From the recursion-theory-is-fun dept.

Consider a language with support for lazy sequences (or streams). You get two streams, xs and ys, and you are asked to produce the cartesian product (cartesian xs ys) of the two streams. To be precise, the requirement is that the result is a stream that enumerates each pair [x y] where x is produced by xs and y is produced by ys.

Natural Numbers are Easy, Right?

Let us first try this in the case that xs and ys are each an enumeration of the natural numbers, starting from 0. Then (cartesian xs ys) is simply an enumeration of the set of pairs of natural numbers. It is easy to see that the naive implementation does not yield the correct result:

(def nat (iterate inc 0))

(def natXnat
  (for [x nat
        y nat]
    [x y]))

(take 10 natXnat)
  ;=> ([0 0] [0 1] [0 2] [0 3] [0 4] [0 5] [0 6] [0 7] [0 8] [0 9])

What has happened here? Sure enough, we do get a stream of distinct elements of (cartesian xs ys)—but somehow, the stream fails to enumerate any elements with a first component different from 0.

The reason is that a naive sequence comprehension like the above will simply traverse the right-hand side sequence for each element of the left-hand side sequence.

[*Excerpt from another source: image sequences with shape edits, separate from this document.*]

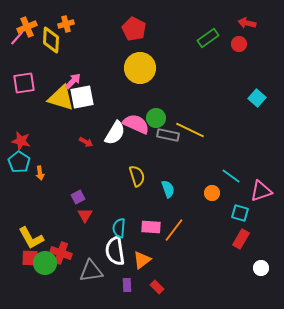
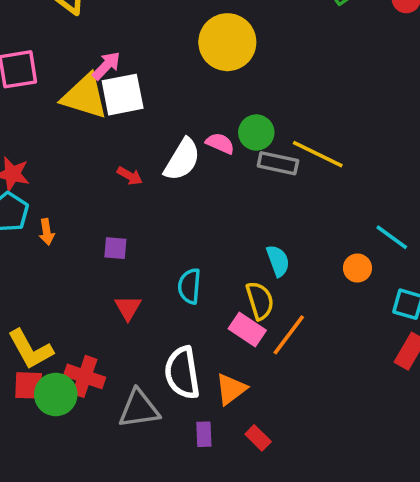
pink semicircle: (136, 124) -> (220, 143), size x0.6
yellow semicircle: (137, 176) -> (260, 301), moved
purple square: (78, 197) -> (115, 248), moved, turned 32
pink rectangle: (151, 227) -> (247, 329), turned 30
cyan semicircle: (119, 228) -> (189, 286), moved

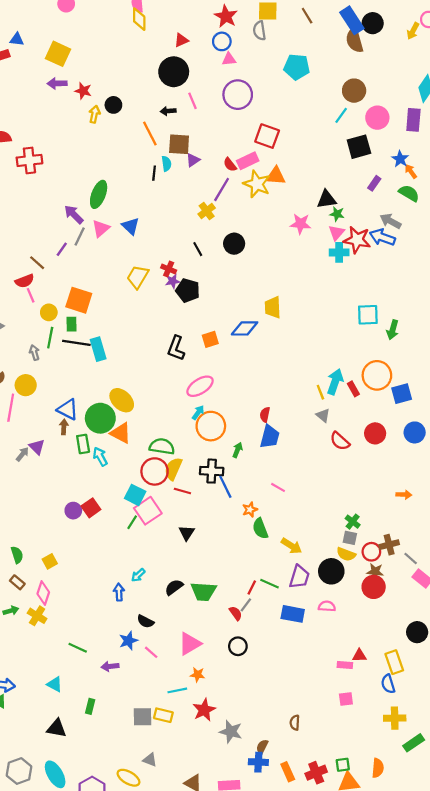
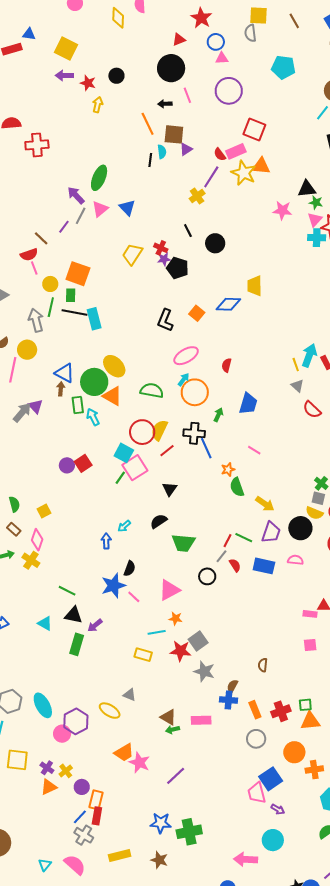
red star: (226, 16) -> (201, 18), moved
yellow diamond: (139, 19) -> (118, 18), moved
black circle: (113, 105) -> (116, 76), moved
black circle: (234, 244) -> (215, 243), moved
orange square: (210, 339) -> (197, 313), turned -35
gray arrow: (34, 353) -> (36, 320), size x1.6
red semicircle: (265, 415) -> (227, 365), moved
green semicircle: (162, 446) -> (152, 391), moved
gray arrow: (22, 454) -> (22, 412), size x1.5
red line: (182, 491) -> (167, 451), turned -56
black semicircle: (174, 587) -> (159, 521), moved
red semicircle: (236, 613) -> (235, 565), moved
black semicircle: (145, 621) -> (130, 569), turned -98
blue star: (128, 641) -> (113, 586), size x1.4
black circle: (238, 646) -> (207, 576), moved
purple arrow: (110, 666) -> (95, 625), moved, turned -35
green rectangle: (90, 706) -> (77, 644), size x1.5
red star: (204, 710) -> (180, 651), turned 30
gray square: (142, 717) -> (198, 641), moved, turned -36
black triangle: (57, 728) -> (74, 615), moved

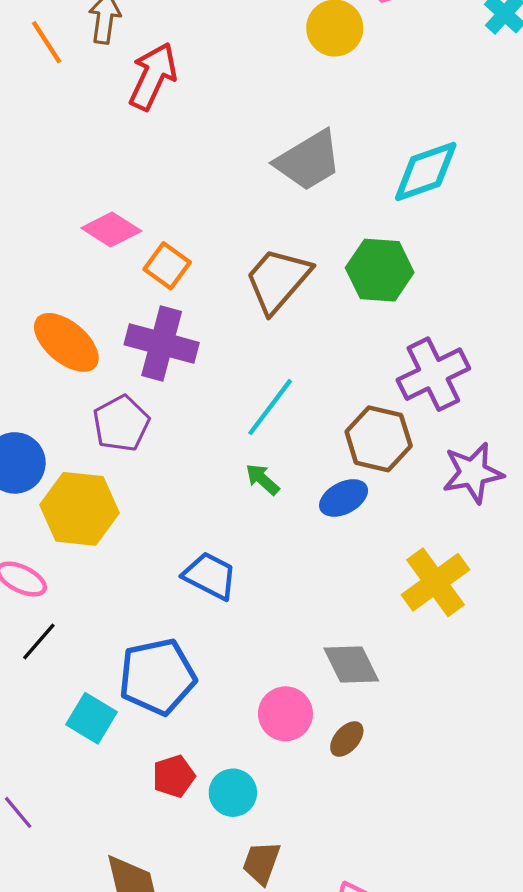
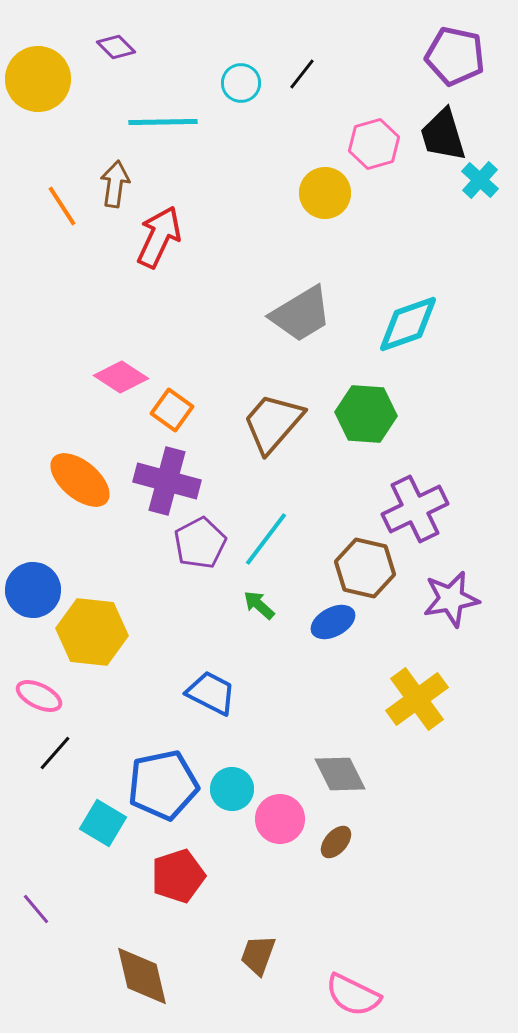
purple pentagon: (121, 423) -> (200, 543), moved
red pentagon: (174, 776) -> (178, 876), size x1.4
cyan circle: (233, 793) -> (232, 789), moved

Since the right-hand side sequence never terminates, the left-hand side sequence is never advanced.

Surely, we can do better. Let us plot the set we want to enumerate and try to come up with an enumeration sequence.

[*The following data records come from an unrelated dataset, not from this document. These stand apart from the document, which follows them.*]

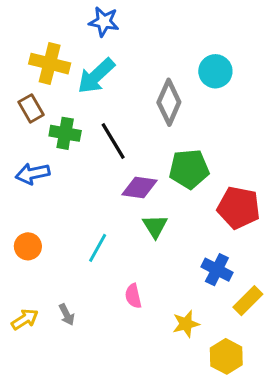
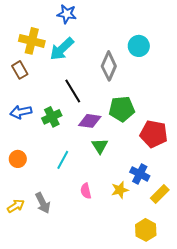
green cross: (65, 133) -> (52, 117), moved, turned -36
gray arrow: (67, 315) -> (43, 203), size x1.5
yellow star: (186, 324) -> (120, 190), moved

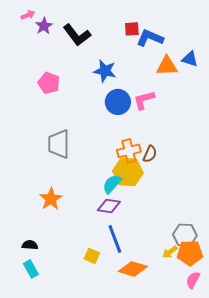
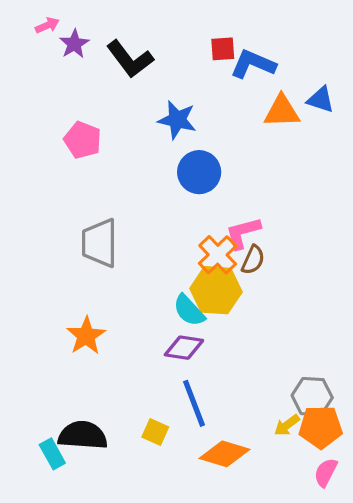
pink L-shape: (144, 100) -> (243, 233), moved
orange cross: (129, 151) -> (218, 255), turned -30
cyan semicircle: (112, 184) -> (189, 310), turned -85
black semicircle: (30, 245) -> (83, 435), moved, size x1.8

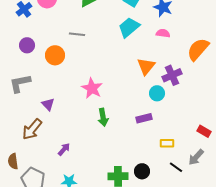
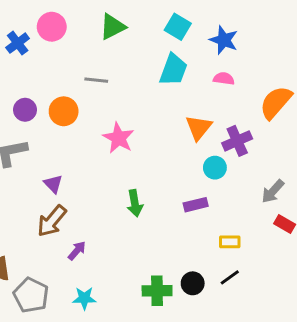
cyan trapezoid: (129, 27) -> (173, 70), turned 150
purple circle: (27, 45) -> (25, 110), moved
pink star: (92, 88) -> (118, 138), moved
brown arrow: (32, 129) -> (52, 221), moved
gray arrow: (196, 157) -> (273, 191), moved
black line: (176, 167) -> (230, 277), moved, turned -72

(Source: Wikimedia Commons)

The idea is rather simple. In the first step, we generate one element with x = 0. Next, we generate one element with x = 0 and one with x = 1. Next, we generate one element with x = 0, one with x = 1, one with x = 2. And so on.

Therefore, what we effectively have to do is enumerate the diagonals as illustrated in the picture above. We do this by starting at one end of a diagonal, and in each successive step, decrement the one component of the pair while incrementing the other. In more graphical terms, we take successively larger pairs of prefices (representing the parts of the axes that each diagonal encompasses) of the stream of natural numbers and traverse them in parallel, in opposing order.

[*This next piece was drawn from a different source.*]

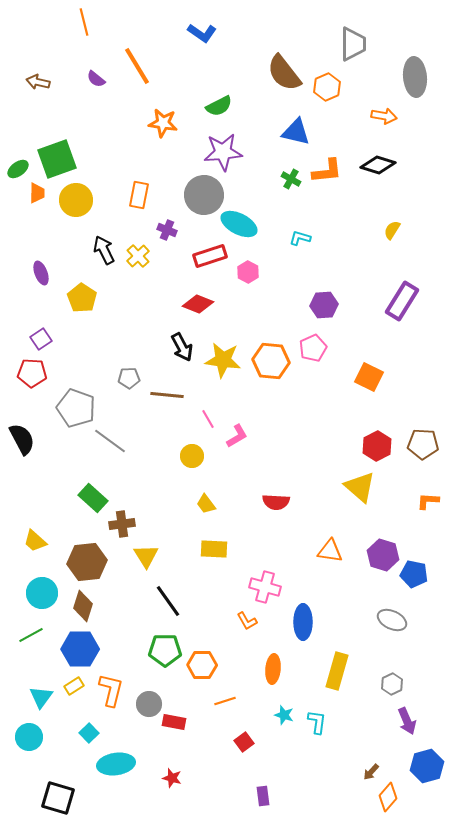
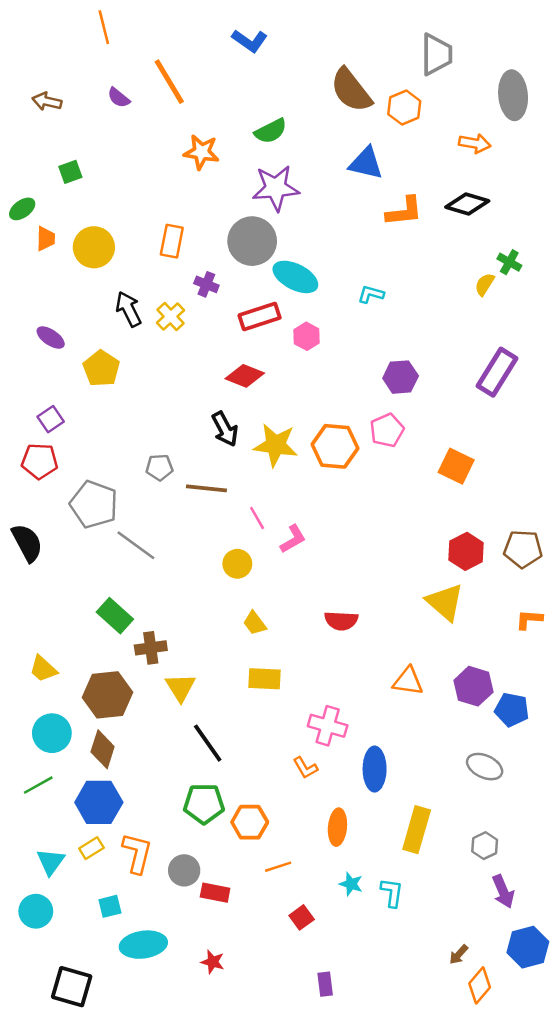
green square: (57, 159) -> (70, 172), moved, size x0.5
green cross: (291, 179) -> (509, 262), moved
purple ellipse: (41, 273) -> (51, 338), turned -35
cyan square: (89, 733) -> (110, 906), turned 30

For our natural number example, we can thus write the enumeration down as follows.

(def natXnat
  (letfn [(iter [a b]
            (lazy-seq
             (cons [a b]
                   (if (zero? b)
                     (iter 0       (inc a))
                     (iter (inc a) (dec b))))))]
    (iter 0 0)))

(take 10 natXnat)
  ;=> ([0 0] [0 1] [1 0] [0 2] [1 1] [2 0] [0 3] [1 2] [2 1] [3 0])

Much better!

(Note: You can use the inverse Cantor pairing function to generate the same sequence in a less recursive way. Also, see Christoph's post on countable sets for a more mathematical treatment.)

Generalizing the Method

Having done all that, how hard is it to generalize the procedure to arbitrary sets? It turns out that it is, while tricky in technical terms, quite easy to do the adaptation:

(defn cartesian [xs ys]
  (letfn [(reverse-prefices [items]
            (reductions conj nil items))]
    (let [xpres (reverse-prefices xs)
          ypres (map reverse (reverse-prefices ys))]
      (mapcat (fn [xprefix yprefix]
                (map vector xprefix yprefix))
              xpres
              ypres))))

This version of cartesian does essentially the same thing as the natural-number-specific one above in that it successively generates larger and larger subsequences and traverses them in parallel, one of them in natural order, the other in reverse.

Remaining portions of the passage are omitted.